As help for .errors gives

Help on method errors in module uproot.behaviors.TH1:

errors(flow=False) method of uproot.dynamic.Model_TH1I_v3 instance
    Args:
        flow (bool): If True, include underflow and overflow bins before and
            after the normal (finite-width) bins.

    Errors (uncertainties) in the :ref:`uproot.behaviors.TH1.Histogram.values`
    as a 1, 2, or 3 dimensional ``numpy.ndarray`` of ``numpy.float64``.

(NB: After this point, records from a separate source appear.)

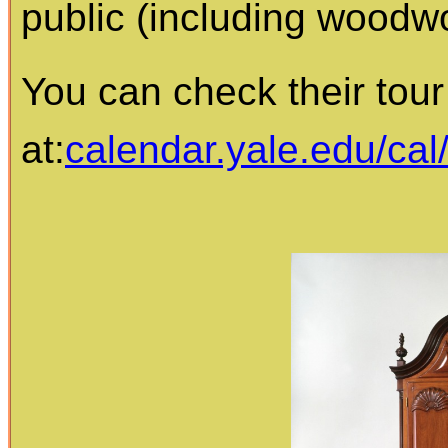
public (including woodw
You can check their tour
at:
calendar.yale.edu/cal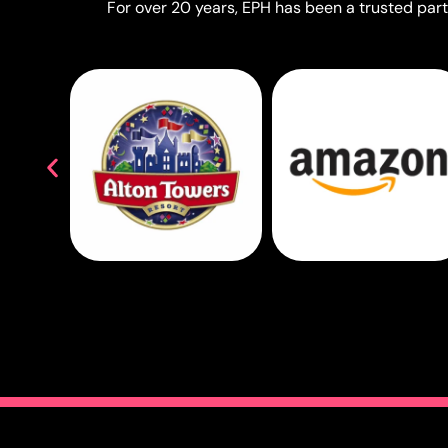
For over 20 years, EPH has been a trusted partn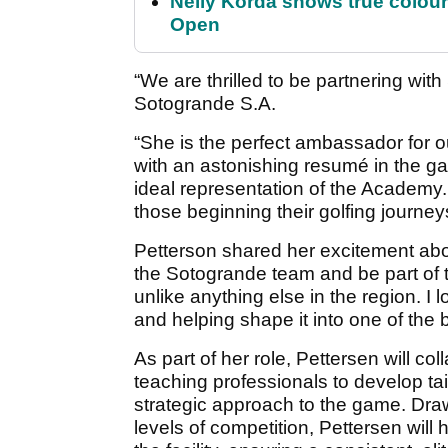
Nelly Korda shows true colour
Open
“We are thrilled to be partnering wi
Sotogrande S.A.
“She is the perfect ambassador for 
with an astonishing resumé in the gam
ideal representation of the Academy. 
those beginning their golfing journe
Petterson shared her excitement about
the Sotogrande team and be part of th
unlike anything else in the region. I
and helping shape it into one of the b
As part of her role, Pettersen will c
teaching professionals to develop tai
strategic approach to the game. Dra
levels of competition, Pettersen will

    If ``fSumw2`` (weights) are available, they will be used in the
    calculation of the errors. If not, errors are assumed to be the square
    root of the values.

    Setting ``flow=True`` increases the length of each dimension by two.

I think(?) this is due to the behavior of

https://github.com/scikit-hep/uproot3-methods/blob/b722ee6b872a32587f61b9d97fc3bcb5d3b2353a/uproot3_methods/classes/TH1.py#L347-L353

where it seems that the weights are taken to be the values of the NumPy array — this is not what I would have expected.

What is the proper way to create an uproot3 TH1 with Poisson uncertainties?

[jpivarski]

The confusing thing about this (I believe this is what you're hitting) is that the TH1 is a NumPy array. That array corresponds to the values (bin contents) of the histogram. It might also have a _fSumw2 attribute attached to it, which is another NumPy array, that corresponds to the errors.

The issue is that ROOT's TH1 is a subclass of TArray, and in Uproot 3 I made TArray a NumPy array subclass. This confusion motivated a less direct modeling of C++ classes in Uproot 4, in which Python objects representing C++ objects contain their superclasses instead of inheriting from them.

Not only did this introduce the strange semantics in which the histogram values are not an attribute; they are the object, but it also made other subclasses of TH1, such as TProfile, have incorrect values and errors (because we didn't explicitly implement it, and it inherited TH1's methods).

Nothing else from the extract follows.